Perhaps the use of poetry, is to be used
to heal heartbreak wounds, piercing from
one’s soul. The pain is long and forever
deepening, as this life is too brief for it to
heal. Remember young poet, in times of
bitter loneliness, you’re still attached to this world
and anyone reads your poems, they’re
attached to you and if they cry as a result,
momentarily the loneliness lessens. There
is no greater search, than the one whos
looks for their soulmate and refuses to believe
they live in myth.
Two worlds collide in one single moment
when two give into their love, binded and
powerless to avoid such holy power. Give
a slight laugh, to learning that it could
happen outside Heaven. Unlocking hearts
and speaking it’s language. Outside of
poetry, forgetting the melancholy life in
a loud roar towards to neolife, retreating
that breathe by leaning in for a kiss as
opening gates to the souls to meet and
make love. To live alone, outcast to this
world where the rest are sharing, blind to
real love that poetry had attempt to teach
them, without asking for anything in return.

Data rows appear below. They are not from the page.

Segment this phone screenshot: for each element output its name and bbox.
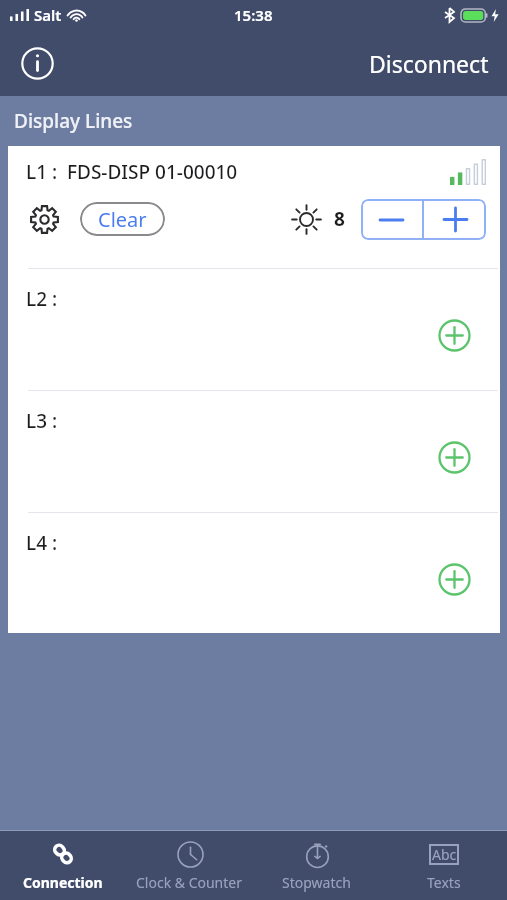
- button[interactable]: Settings: [22, 197, 66, 241]
- button[interactable]: Clear: [80, 202, 165, 236]
- button[interactable]: Add line L4 :: [434, 559, 474, 599]
- staticText: Display Lines: [14, 108, 133, 134]
- button[interactable]: Stopwatch: [253, 831, 380, 900]
- button[interactable]: Connection: [0, 831, 126, 900]
- button[interactable]: Disconnect: [365, 42, 493, 85]
- button[interactable]: Decrease brightness: [361, 199, 422, 240]
- staticText: Abc: [432, 845, 457, 864]
- button[interactable]: Add line L2 :: [434, 315, 474, 355]
- staticText: Disconnect: [369, 48, 489, 79]
- staticText: L1 : FDS-DISP 01-00010: [26, 159, 238, 185]
- staticText: L2 :: [26, 286, 58, 312]
- button[interactable]: Abc: [380, 831, 507, 900]
- staticText: L3 :: [26, 408, 58, 434]
- staticText: Clock & Counter: [136, 873, 243, 892]
- button[interactable]: Add line L3 :: [434, 437, 474, 477]
- staticText: Stopwatch: [282, 873, 351, 892]
- staticText: Salt: [34, 5, 62, 25]
- staticText: Clear: [98, 206, 147, 233]
- button[interactable]: Info: [14, 40, 60, 86]
- button[interactable]: Clock & Counter: [126, 831, 253, 900]
- staticText: L4 :: [26, 530, 58, 556]
- staticText: 15:38: [234, 5, 273, 25]
- staticText: Connection: [23, 873, 103, 892]
- staticText: Texts: [427, 873, 461, 892]
- staticText: 8: [334, 206, 345, 232]
- button[interactable]: Increase brightness: [424, 199, 486, 240]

Where the lovers gestures, emotions,
thoughts and private world, spark such
great works of poetry, that will get made by
active Muses, surely humanity will not ignore,
though I’m sure they will. Real love to find
and to know, is rarer than finding myth in
reality. Behind closed doors of minds in marriage,
sing songs unwillingly, of what’s different
to the veils they dress in.    
(knowledge variable)
’ve always had a great need for greater solitude, like how the lungs needs air, that the heart beats and the poet needs love. It reminds me about myself, allowing myself to sit and feel my own emotions, to listen to my own thoughts, to see where regret and shame brews, take the corrective steps to correct, to see who I feel for, either as a lover or as a friend, allow myself to cry over people I knew that arent no-longer here and to appreciate those who make an effort to say hello to me. Most of it, the frustration with myself or with life, seems to be weakened after my isolating-solitude and something reminds me that it’s no so bad. We all have childlike nature inside, there is one thing stronger than tears that a child can’t hold back, it’s pure joy. At that very point, we cry at meeting our soulmate, it’s not because there’s an inherent sadness in either life. It’s because they’ve turned out far more superior than ourselves, producing beauty that any poet thought that only Angels could produce. And we’ve rendered by our soul to burst in tears, not at our painful past that it lead us to this point or that fact, anything we had worked for, had lost its value. It’s because we disregard our future and finally live in this present with the very person that the Heavens had personally created for us. And finally, to every love song, every poem, to those every smile, finally makes sense for the briefest of time. Than our attention, all of it, fully and stronger intentions than making it to Heaven, is passed onto our lover. The consummation of them, inside of us, won’t allow it. Until someone sees us, for who we really are, despite of own defects and faults, and our path to uplift and fulfill destiny is gained by their attention - is known. We are loved. Smile after crying, smile for me now, pictures of us immortalized in images.